ROUTES AFRICA: Ugandan CAA Calls for Africa to Unite and Push Forward Liberalisation
The head of the Ugandan Civil Aviation Authority (CAA) took the opportunity at this year’s Routes Africa forum in his home country to push aviation officials to help bring about a ‘United Africa’ to enable air transport to grow to its full potential. In his address to delegates during the event's Welcome Reception on the Olympic Pool Lawns at The Speke Resort and Conference Centre, Dr W Rama Makuza, Managing Director, Uganda CAA, reinforced a much heard message from around the continent and the need for enhanced connectivity and cooperation within the Continent.
Part of the reason for Africa’s under-served status is that many African countries restrict their air services markets to protect the share held by state-owned air carriers. This practice originated in the early 1960s when many newly-independent African states created national airlines, in part, to assert their status as nations.

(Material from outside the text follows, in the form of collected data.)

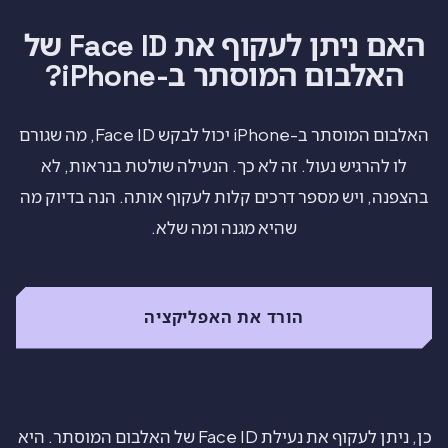
האם ניתן לעקוף את Face ID של
האלבום המוסתר ב-iPhone?
האלבום המוסתר ב-iPhone יכול לבקש Face ID, מה שגורם
לו להרגיש נעול. זה לא כך. הנעילה שולטת בנראות, לא
בהצפנה, ויש מספר דרכים קלות לעקוף אותה. הנה בדיוק מה
שהיא מגנה ומה שלא.
הורד את האפליקציה
כן, ניתן לעקוף את נעילת Face ID של האלבום המוסתר. היא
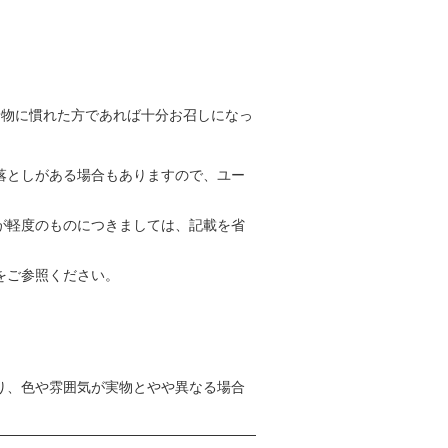
着物に慣れた方であれば十分お召しになっ
落としがある場合もありますので、ユー
が軽度のものにつきましては、記載を省
をご参照ください。
り、色や雰囲気が実物とやや異なる場合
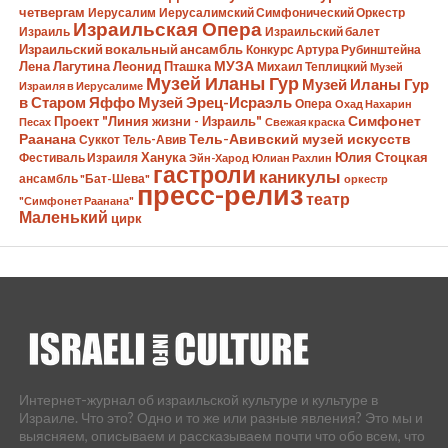
четвергам
Иерусалим
Иерусалимский Симфонический Оркестр
Израильская Опера
Израиль
Израильский балет
Израильский вокальный ансамбль
Конкурс Артура Рубинштейна
Лена Лагутина
Леонид Пташка
МУЗА
Михаил Теплицкий
Музей
Музей Иланы Гур
Музей Иланы Гур
Израиля в Иерусалиме
в Старом Яффо
Музей Эрец-Исраэль
Опера
Охад Нахарин
Симфонет
Проект "Линия жизни - Израиль"
Песах
Свежая краска
Раанана
Тель-Авивский музей искусств
Суккот
Тель-Авив
Ханука
Юлия Стоцкая
Фестиваль Израиля
Эйн-Харод
Юлиан Рахлин
гастроли
каникулы
ансамбль "Бат-Шева"
оркестр
пресс-релиз
театр
"Симфонет Раанана"
Маленький
цирк
Интернет-журнал об израильской культуре и культуре в
Израиле. Что это? Одно и то же или разные явления? Это мы и
выясняем, описываем и рассказываем почти что обо всем, что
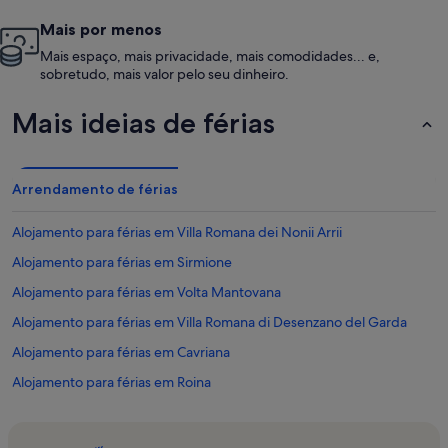
Mais por menos
Mais espaço, mais privacidade, mais comodidades... e,
sobretudo, mais valor pelo seu dinheiro.
Mais ideias de férias
Arrendamento de férias
Alojamento para férias em Villa Romana dei Nonii Arrii
Alojamento para férias em Sirmione
Alojamento para férias em Volta Mantovana
Alojamento para férias em Villa Romana di Desenzano del Garda
Alojamento para férias em Cavriana
Alojamento para férias em Roina
Alojamento para férias em Salò
Alojamento para férias em Desenzano del Garda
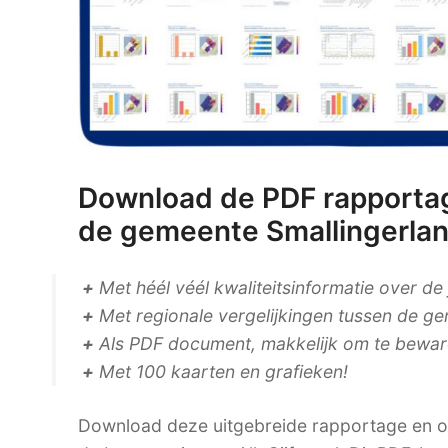
Download de PDF rapportag
de gemeente Smallingerlan
+
Met héél véél kwaliteitsinformatie over de
+
Met regionale vergelijkingen tussen de ge
+
Als PDF document, makkelijk om te bewaren
+
Met 100 kaarten en grafieken!
Download deze uitgebreide rapportage en on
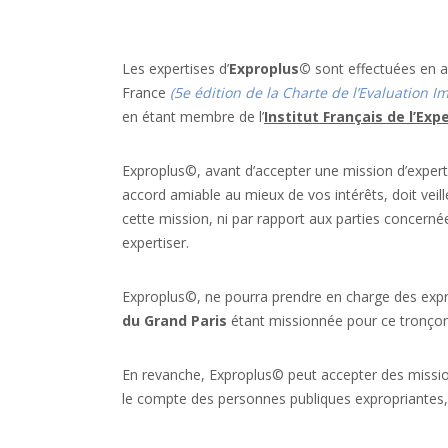
Les expertises d’
Exproplus©
sont effectuées en a
France
(5e édition de la Charte de l’Evaluation 
en étant membre de l’
Institut Français de l’Exp
Exproplus©, avant d’accepter une mission d’expert
accord amiable au mieux de vos intérêts, doit veil
cette mission, ni par rapport aux parties concernée
expertiser.
Exproplus©, ne pourra prendre en charge des expr
du Grand Paris
étant missionnée pour ce tronçon 
En revanche, Exproplus© peut accepter des missions
le compte des personnes publiques expropriantes, 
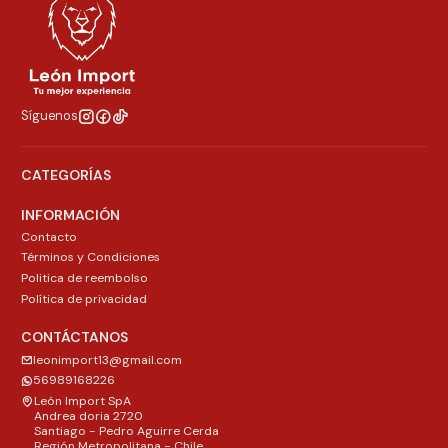
Síguenos
CATEGORÍAS
INFORMACIÓN
Contacto
Términos y Condiciones
Politica de reembolso
Política de privacidad
CONTÁCTANOS
leonimport13@gmail.com
56989168226
León Import SpA
Andrea doria 2720
Santiago - Pedro Aguirre Cerda
Región Metropolitana - Chile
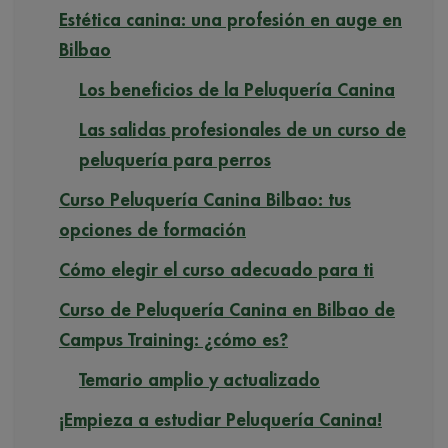
Estética canina: una profesión en auge en
Bilbao
Los beneficios de la Peluquería Canina
Las salidas profesionales de un curso de
peluquería para perros
Curso Peluquería Canina Bilbao: tus
opciones de formación
Cómo elegir el curso adecuado para ti
Curso de Peluquería Canina en Bilbao de
Campus Training: ¿cómo es?
Temario amplio y actualizado
¡Empieza a estudiar Peluquería Canina!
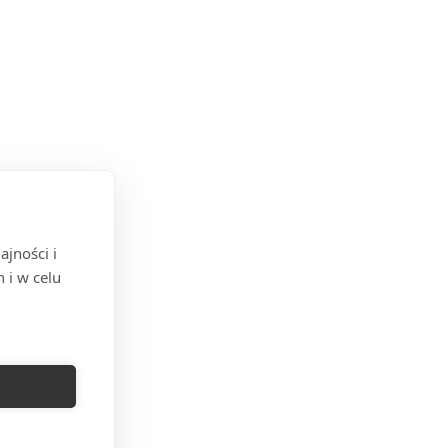
jności i
 i w celu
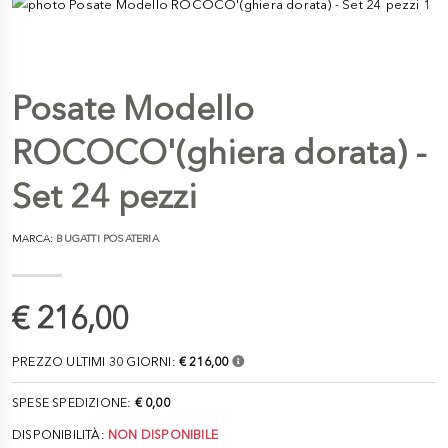
Posate Modello
ROCOCO'(ghiera dorata) -
Set 24 pezzi
MARCA:
BUGATTI POSATERIA
€ 216,00
PREZZO ULTIMI 30 GIORNI:
€ 216,00
SPESE SPEDIZIONE:
€ 0,00
DISPONIBILITÀ:
NON DISPONIBILE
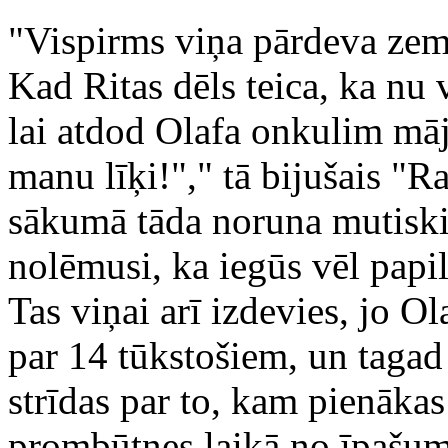
"Vispirms viņa pārdeva zem
Kad Ritas dēls teica, ka nu 
lai atdod Olafa onkulim māj
manu līķi!"," tā bijušais "R
sākumā tāda noruna mutiski 
nolēmusi, ka iegūs vēl pap
Tas viņai arī izdevies, jo O
par 14 tūkstošiem, un tagad
strīdas par to, kam pienākas
prombūtnes laikā no īpašum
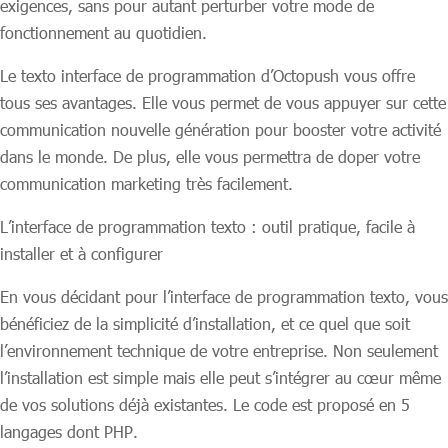
exigences, sans pour autant perturber votre mode de
fonctionnement au quotidien.
Le texto interface de programmation d’Octopush vous offre
tous ses avantages. Elle vous permet de vous appuyer sur cette
communication nouvelle génération pour booster votre activité
dans le monde. De plus, elle vous permettra de doper votre
communication marketing très facilement.
L’interface de programmation texto : outil pratique, facile à
installer et à configurer
En vous décidant pour l’interface de programmation texto, vous
bénéficiez de la simplicité d’installation, et ce quel que soit
l’environnement technique de votre entreprise. Non seulement
l’installation est simple mais elle peut s’intégrer au cœur même
de vos solutions déjà existantes. Le code est proposé en 5
langages dont PHP.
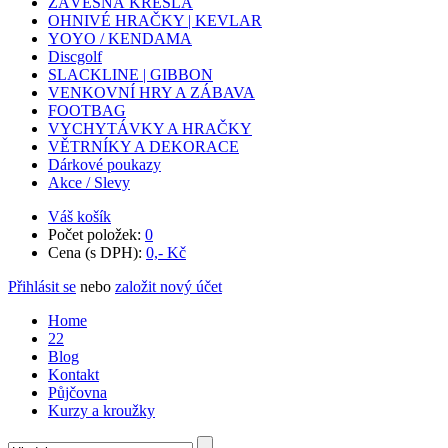
ZÁVĚSNÁ KŘESLA
OHNIVÉ HRAČKY | KEVLAR
YOYO / KENDAMA
Discgolf
SLACKLINE | GIBBON
VENKOVNÍ HRY A ZÁBAVA
FOOTBAG
VYCHYTÁVKY A HRAČKY
VĚTRNÍKY A DEKORACE
Dárkové poukazy
Akce / Slevy
Váš košík
Počet položek:
0
Cena (s DPH):
0,- Kč
Přihlásit se
nebo
založit nový účet
Home
22
Blog
Kontakt
Půjčovna
Kurzy a kroužky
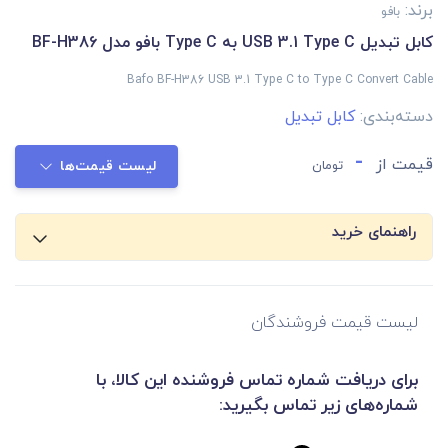
برند:
بافو
کابل تبدیل USB 3.1 Type C به Type C بافو مدل BF-H386
Bafo BF-H386 USB 3.1 Type C to Type C Convert Cable
دسته‌بندی:
کابل تبدیل
-
قیمت از
تومان
لیست قیمت‌ها
راهنمای خرید
لیست قیمت فروشندگان
برای دریافت شماره تماس فروشنده این کالا، با
شماره‌های زیر تماس بگیرید:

Now, however, most have recognised that the strict regulatory protection that sustains such carriers, has detrimental effects of air safety records, while also inflating air fares and dampening air traffic growth and has actually led to the collapse of a number of flag carriers.
Indeed, African ministers responsible for civil aviation themselves acknowledged this in 1999, when they adopted the Yamoussoukro Decision, named for the Ivorian city in which it was agreed. It commits its 44 signatory countries to deregulate air services, and promote regional air markets open to transnational competition.
This followed up on the Yamoussoukro Declaration of 1988, in which many of the same countries agreed to principles of air services liberalisation. In 2000, the Decision was endorsed by head of states and governments at the Organization of African Unity, and became fully binding in 2002 but progress has been slow.
“The Yamoussoukro Decision made in the 1960s has yet to make any progress and is taking far too long,” explained Makuza to the audience of aviation and tourism officials, calling on them all to lobby Governments across Africa to push forward the process. “Wherever you are, tell the policy makers in individual states that Africa is the still the youngest in the business of air transport.”
“I would urge each of us that is here in different capacity contributing to air transport that we keep demanding for liberalising air transport because we need faster movement of goods and people with airlines between the States so that air transport can achieve what it has been achieved in other parts of the world,” he added.